Leetcode 40 - Combination Sum II

Given a collection of candidate numbers (C) and a target number (T), find all unique combinations in C where the candidate numbers sums to T.

Each number in C may only be used once in the combination.

Note:

All numbers (including target) will be positive integers.

Elements in a combination (a1, a2, … , ak) must be in non-descending order. (ie, a1 ≤ a2 ≤ … ≤ ak).

The solution set must not contain duplicate combinations.

For example, given candidate set 10,1,2,7,6,1,5 and target 8,

A solution set is:

[1, 7]

[1, 2, 5]

[2, 6]

[1, 1, 6]

思路：与Leetcode 39思路大致相同，依然使用深度优先搜索。
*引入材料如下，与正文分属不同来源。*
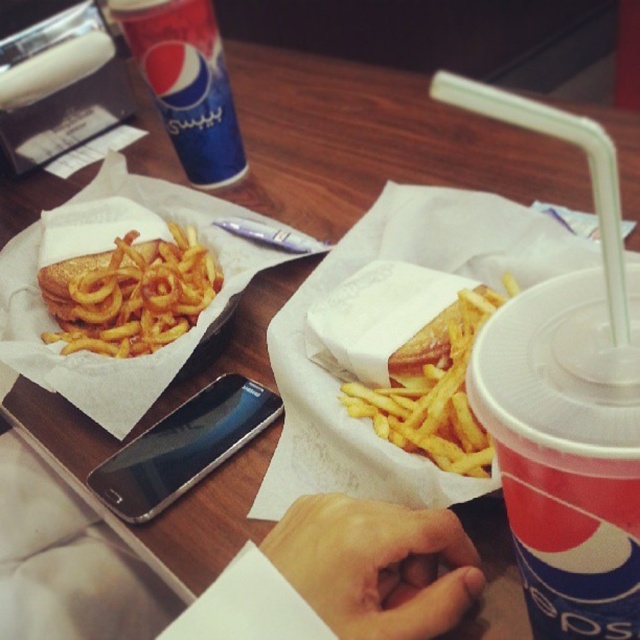 Question: Which of these objects is positioned closest to the blue paper cup at upper left?

Choices:
 (A) translucent plastic cup with straw at center right
 (B) black glossy smartphone at center

Answer: (B)

Question: Among these objects, which one is farthest from the camera?

Choices:
 (A) black glossy smartphone at center
 (B) golden crispy french fries at left

Answer: (B)

Question: Is golden crispy french fries at left bigger than blue paper cup at upper left?

Choices:
 (A) no
 (B) yes

Answer: (A)

Question: Can you confirm if golden crispy french fries at center is positioned to the right of blue paper cup at upper left?

Choices:
 (A) yes
 (B) no

Answer: (A)

Question: Is translucent plastic cup with straw at center right to the left of blue paper cup at upper left from the viewer's perspective?

Choices:
 (A) yes
 (B) no

Answer: (B)

Question: Among these objects, which one is nearest to the camera?

Choices:
 (A) black glossy smartphone at center
 (B) golden crispy french fries at center

Answer: (B)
本题还应考虑如何防止产生重复解。

class Solution {
public:
vector<vector<int> > combinationSum2(vector<int> &num, int target) {
sort(num.begin(),num.end());
vector<int> temp;
vector<vector<int>> result;
dfs(num,target,0,temp,result);
return result;
}

private:
void dfs(vector<int> &num,int gap,int start,vector<int> &temp,vector<vector<int>> &result){
if(gap==0)
{
result.push_back(temp);
return;
}

int previous = -1; //记录本次递归选择的数，防止重复
for(int i=start;i<num.size();i++)
{
//防止重复
if(num[i]==previous) continue;
if(gap<num[i]) return;

previous = num[i];

temp.push_back(num[i]);
dfs(num,gap-num[i],i+1,temp,result);
temp.pop_back();
}
}
};